II. ALLEGED VIOLATION OF ARTICLE 7 OF THE CONVENTION
- The
applicant further complained that the retrospective extension of his
first preventive detention from a maximum period of ten years to an
unlimited period of time due to the amendment in 1998 of Article 67d
§§ 1 and 3 of the Criminal Code, read in conjunction with
section 1a § 3 of the Introductory Act to the Criminal Code (see
paragraphs 24-25), breached his right not to have a heavier penalty
imposed on him than the one applicable at the time of his offence. He
relied on Article 7 § 1 of the Convention, which provides:
“No one shall be held guilty of any criminal
offence on account of any act or omission which did not constitute a
criminal offence under national or international law at the time when
it was committed. Nor shall a heavier penalty be imposed than the one
that was applicable at the time the criminal offence was committed.”
- The
Government contested that argument.
A. Admissibility
- The
Court notes that this complaint is not manifestly ill-founded within
the meaning of Article 35 § 3 (a) of the Convention. It further
notes that it is not inadmissible on any other grounds. It must
therefore be declared admissible.
B. Merits
1. The parties’ submissions
- The
applicant, referring to the Court’s findings in the case of
M. v. Germany (cited above), considered that his
continued preventive detention beyond the period of ten years had
also violated Article 7 § 1 of the Convention.
- The
Government referred to their observations made in relation to Article
7 in the application of M. v.
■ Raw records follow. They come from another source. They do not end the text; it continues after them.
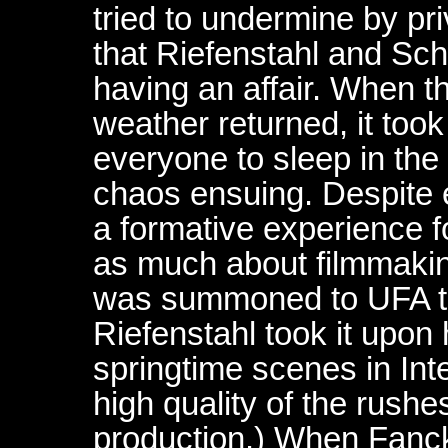
tried to undermine by pr
that Riefenstahl and Sc
having an affair. When t
weather returned, it took
everyone to sleep in the
chaos ensuing. Despite e
a formative experience 
as much about filmmaki
was summoned to UFA to 
Riefenstahl took it upon h
springtime scenes in Inte
high quality of the rush
production.) When Fanck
Germany (cited above) to which,
in terms of the temporal course of events, the present application
was comparable.
2. The Court’s assessment
(a) Recapitulation of the relevant
principles
- The
Court reiterates the relevant principles laid down in its case-law on
Article 7 of the Convention, which have been summarised in its
judgment of 17 December 2009 in the case of M. v. Germany
(cited above) as follows:
“118. Article 7 embodies, inter
alia, the principle that only the law can define a crime and
prescribe a penalty (nullum crimen, nulla poena sine lege).
While it prohibits in particular the retrospective application of the
criminal law to an accused’s disadvantage (see Kokkinakis v.
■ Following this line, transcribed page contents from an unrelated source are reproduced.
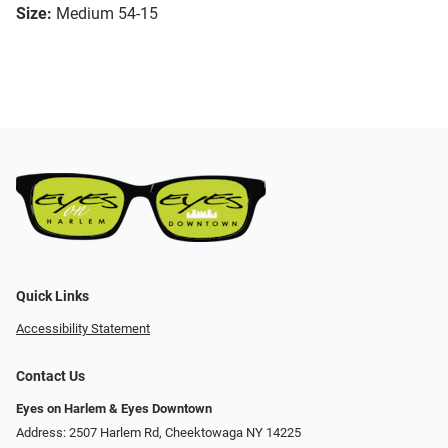
Size:
Medium 54-15
Quick Links
Accessibility Statement
Contact Us
Eyes on Harlem & Eyes Downtown
Address: 2507 Harlem Rd, Cheektowaga NY 14225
Greece, 25 May 1993, § 52, Series A no. 260 A) or
extending the scope of existing offences to acts which previously
were not criminal offences, it also lays down the principle that the
criminal law must not be extensively construed to an accused’s
detriment, for instance by analogy (see Uttley v. the United
Kingdom (dec.), no. 36946/03, 29 November 2005, and Achour v.
France [GC], no. 67335/01, § 41, ECHR 2006 IV).
...
120. The concept of “penalty” in
Article 7 is autonomous in scope. To render the protection afforded
by Article 7 effective the Court must remain free to go behind
appearances and assess for itself whether a particular measure
amounts in substance to a “penalty” within the meaning of
this provision (see Welch v. the United Kingdom, 9 February
1995, § 27, Series A no. 307 A; Jamil v. France, 8
June 1995, § 30, Series A no. 317 B; and Uttley,
cited above). The wording of Article 7 paragraph 1, second sentence,
indicates that the starting-point in any assessment of the existence
of a penalty is whether the measure in question is imposed following
conviction for a “criminal offence”. Other relevant
factors are the characterisation of the measure under domestic law,
its nature and purpose, the procedures involved in its making and
implementation, and its severity (see Welch, cited above, §
28; Jamil, cited above, § 31; Adamson v. the
United Kingdom (dec.), no. 42293/98, 26 January 1999; Van der
Velden v. the Netherlands (dec.), no. 29514/05, ECHR 2006 XV;
and Kafkaris, cited above, § 142). The severity of the
measure is not, however, in itself decisive, since, for instance,
many non-penal measures of a preventive nature may have a substantial
impact on the person concerned (see Welch, cited above, §
32; compare also Van der Velden, cited above).”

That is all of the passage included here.